Monday, July 20, 2009
Soup Du Jour
I am bringing my self to this world. And rather than letting the world imprint on me how I am acting and how I feel about myself: I am bringing my own special flavor to the world, today. The world is a soup that is not complete without my spice. If I hold back, there is something missing. Like a bland soup calling for that certain something... My contribution makes it yummy.
In the past I have confused the effects of the world for myself. I can bring something good. The bad things are not my fault, nor can I take full credit for the good things.
I became aware of enormous guilt I had been carrying--as if everything was my fault. The world was not my fault--just like the problems of my parents were not my fault when I was growing up. But I sure felt like it was. I thought that everything was my fault--I guess it's common that kids feel this way.
I can't seem to get anything done from that space of being faulted for everything. It's a heavy place. That's a huge burden!
At the same time I also feel a call to responsibility for doing what I can. I am here to make things better. I can bring something good to the world. It's not my fault. So I can offer my helping hands without having to carry all of that heavy baggage. This way, my hands are many times stronger.
Labels:
baggage,
fault,
good,
responsibility
Subscribe to:
Post Comments (Atom)
3 comments:
Good on you Brooks! There should be no self-guilt or blame.
Swami Satyananda was once quoted as saying something like: "What have I done? I was just born, and so there is karma."
And as my own esteemed teacher once said: "Everyone is born when they're born. The result in time and space is what it is".
I just listened to an amazing interview with Bo Lozoff on iHanuman and he speaks to a lot of this -- you might want to check it out.

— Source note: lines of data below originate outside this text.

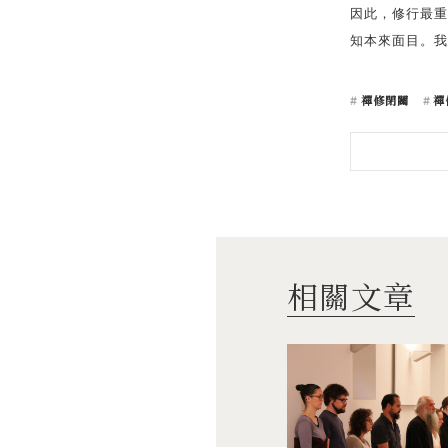
因此，修行最重
知本來面目。我
禪修閉關
禪
相關文章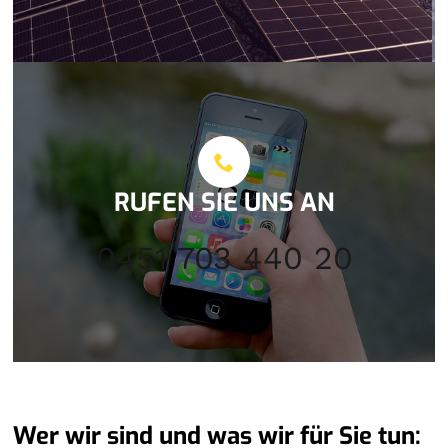
RUFEN SIE UNS AN
0451 703 440 20
Wer wir sind und was wir für Sie tun: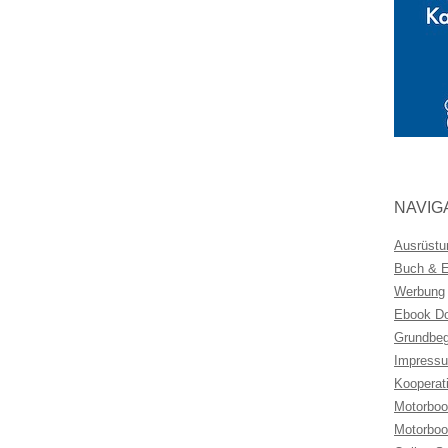
NAVIG
Ausrüstu
Buch & Eb
Werbung
Ebook Do
Grundbeg
Impressu
Kooperat
Motorboo
Motorboo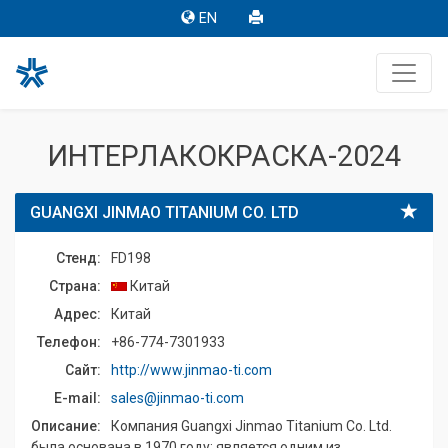
EN
ИНТЕРЛАКОКРАСКА-2024
GUANGXI JINMAO TITANIUM CO. LTD
Стенд:
FD198
Страна:
Китай
Адрес:
Китай
Телефон:
+86-774-7301933
Сайт:
http://www.jinmao-ti.com
E-mail:
sales@jinmao-ti.com
Описание:
Компания Guangxi Jinmao Titanium Co. Ltd.
была основана в 1970 году; является одним из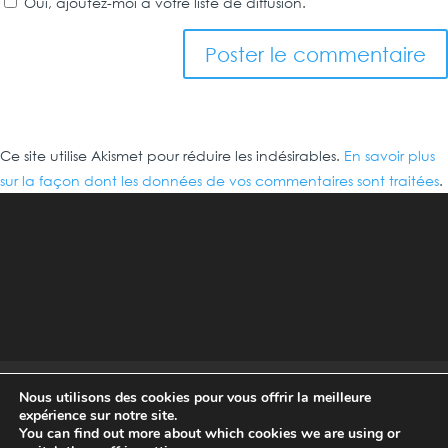
Oui, ajoutez-moi à votre liste de diffusion.
Ce site utilise Akismet pour réduire les indésirables.
En savoir plus
sur la façon dont les données de vos commentaires sont traitées
.
Mentions légales
Politique de Confidentialité
Nous utilisons des cookies pour vous offrir la meilleure
Règlement intérieur
CGV
expérience sur notre site.
You can find out more about which cookies we are using or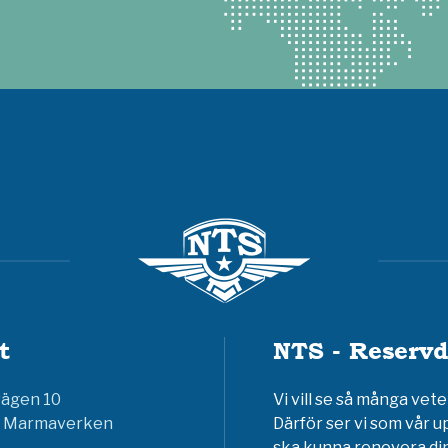
t
NTS - Reservd
vägen 10
Vi vill se så många ve
6 Marmaverken
Därför ser vi som vår u
ska kunna renovera din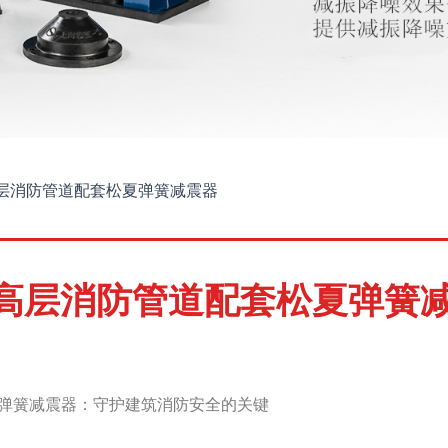
层消防管道配套松夏弹簧减震器
高层消防管道配套松夏弹簧
弹簧减震器：守护建筑消防安全的关键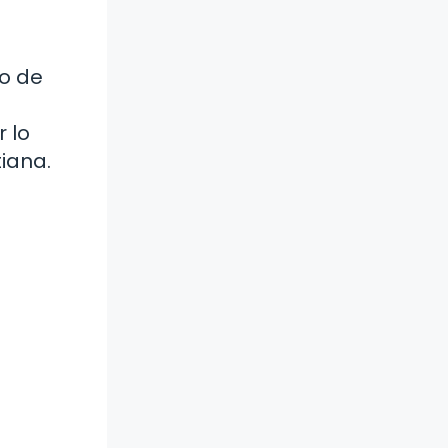
no de
 lo
iana.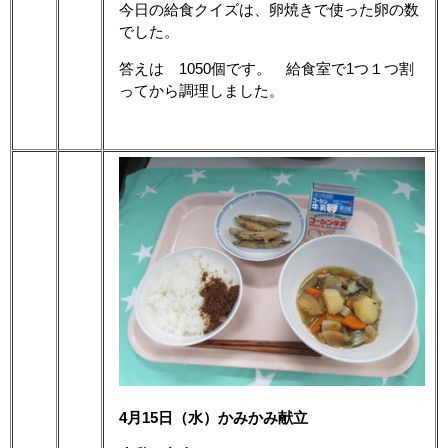
今日の給食クイズは、卵焼きで使った卵の数
でした。
答えは 1050個です。 給食室で1つ１つ割
ってから調理しました。
4月15日（水）かみかみ献立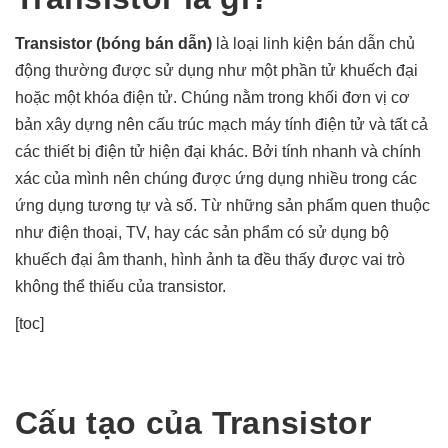
Transistor
(bóng bán dẫn)
là loại linh kiện bán dẫn chủ
động thường được sử dụng như một phần tử khuếch đại
hoặc một khóa điện tử. Chúng nằm trong khối đơn vị cơ
bản xây dựng nên cấu trúc mạch máy tính điện tử và tất cả
các thiết bị điện tử hiện đại khác. Bởi tính nhanh và chính
xác của mình nên chúng được ứng dụng nhiều trong các
ứng dụng tương tự và số. Từ những sản phẩm quen thuộc
như điện thoại, TV, hay các sản phẩm có sử dụng bộ
khuếch đại âm thanh, hình ảnh ta đều thấy được vai trò
không thể thiếu của transistor.
[toc]
Cấu tạo của Transistor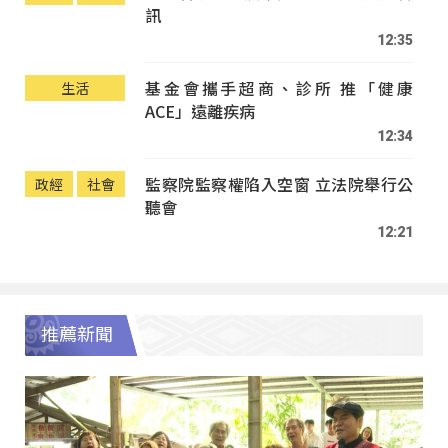
訊
12:35
基金會攜手超商、診所 推「健康
生活
ACE」遠離疾病
12:34
監察院監察權陷入空窗 立法院舉行公
政經
社會
聽會
12:21
推薦新聞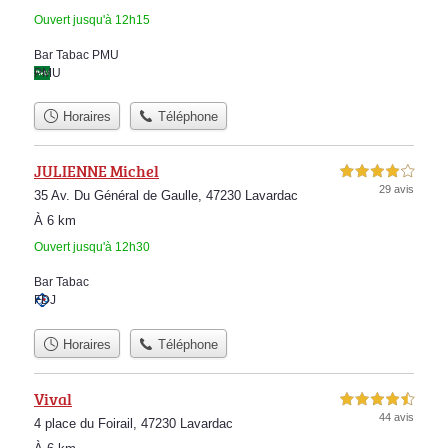
Ouvert jusqu'à 12h15
Bar Tabac PMU
PMU
Horaires
Téléphone
JULIENNE Michel
4,0 étoiles sur 5
29 avis
35 Av. Du Général de Gaulle, 47230 Lavardac
À 6 km
Ouvert jusqu'à 12h30
Bar Tabac
FDJ
Horaires
Téléphone
Vival
4,5 étoiles sur 5
44 avis
4 place du Foirail, 47230 Lavardac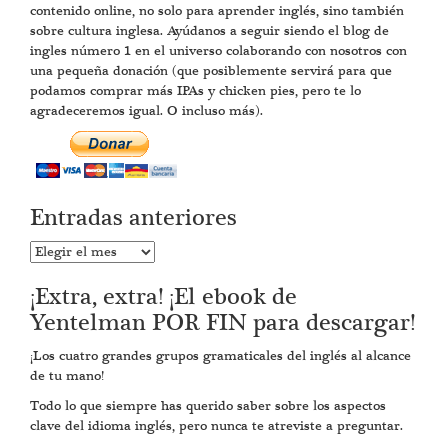
contenido online, no solo para aprender inglés, sino también
sobre cultura inglesa. Ayúdanos a seguir siendo el blog de
ingles número 1 en el universo colaborando con nosotros con
una pequeña donación (que posiblemente servirá para que
podamos comprar más IPAs y chicken pies, pero te lo
agradeceremos igual. O incluso más).
Entradas anteriores
Entradas
anteriores
¡Extra, extra! ¡El ebook de
Yentelman POR FIN para descargar!
¡Los cuatro grandes grupos gramaticales del inglés al alcance
de tu mano!
Todo lo que siempre has querido saber sobre los aspectos
clave del idioma inglés, pero nunca te atreviste a preguntar.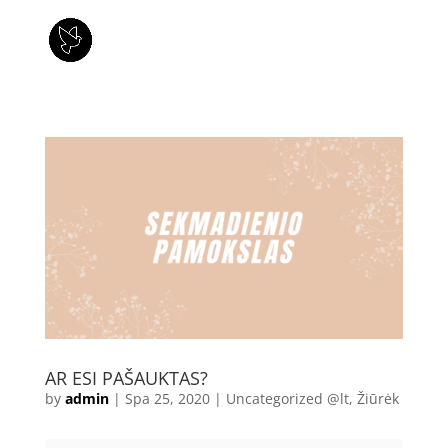
AR ESI PAŠAUKTAS?
by
admin
|
Spa 25, 2020
|
Uncategorized @lt
,
Žiūrėk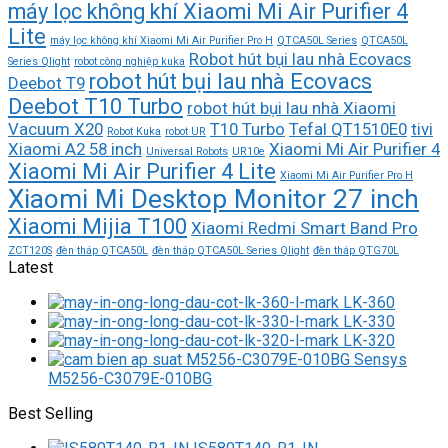
máy lọc không khí Xiaomi Mi Air Purifier 4
Lite
máy lọc không khí Xiaomi Mi Air Purifier Pro H
QTCA50L Series
QTCA50L
Robot hút bụi lau nhà Ecovacs
Series Qlight
robot công nghiệp kuka
robot hút bụi lau nhà Ecovacs
Deebot T9
Deebot T10 Turbo
robot hút bụi lau nhà Xiaomi
Vacuum X20
T10 Turbo
Tefal QT1510E0
tivi
Robot Kuka
robot UR
Xiaomi A2 58 inch
Xiaomi Mi Air Purifier 4
Universal Robots
UR10e
Xiaomi Mi Air Purifier 4 Lite
Xiaomi Mi Air Purifier Pro H
Xiaomi Mi Desktop Monitor 27 inch
Xiaomi Mijia T100
Xiaomi Redmi Smart Band Pro
ZCT120S
đèn tháp QTCA50L
đèn tháp QTCA50L Series Qlight
đèn tháp QTG70L
Latest
LK-360
LK-330
LK-320
M5256-C3079E-010BG
Best Selling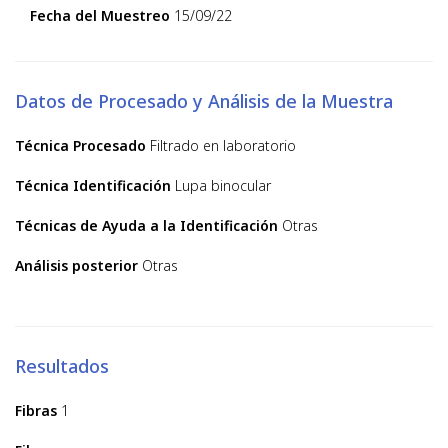
Fecha del Muestreo
15/09/22
Datos de Procesado y Análisis de la Muestra
Técnica Procesado
Filtrado en laboratorio
Técnica Identificación
Lupa binocular
Técnicas de Ayuda a la Identificación
Otras
Análisis posterior
Otras
Resultados
Fibras
1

One thing that stuck out for me is his bit about how we are HERE to help others, and that in doing so, we naturally are balanced. That searching for balance and self-care and all of that is actually self-indulgence to the extreme that only the wealthy can know.
Good stuff.
And I add to Svasti: Gandalf's best line in the Lord of the Rings is when he tells Frodo that it is not ours to question the world into which we are born but to just do the absolute best with the time we are given. (Paraphrasing, of course.)
:)
my heart breaks for your suffering -- but I think your verbalizing the feelings help to break the cycle. For me, I had to make an intellectual decision that I would not indulge the guilt. It took time but I was able to recognize it when it crept in, stop the descent, and turn it around into something that I could rejoice in. Sounds simple now -- a lot of work.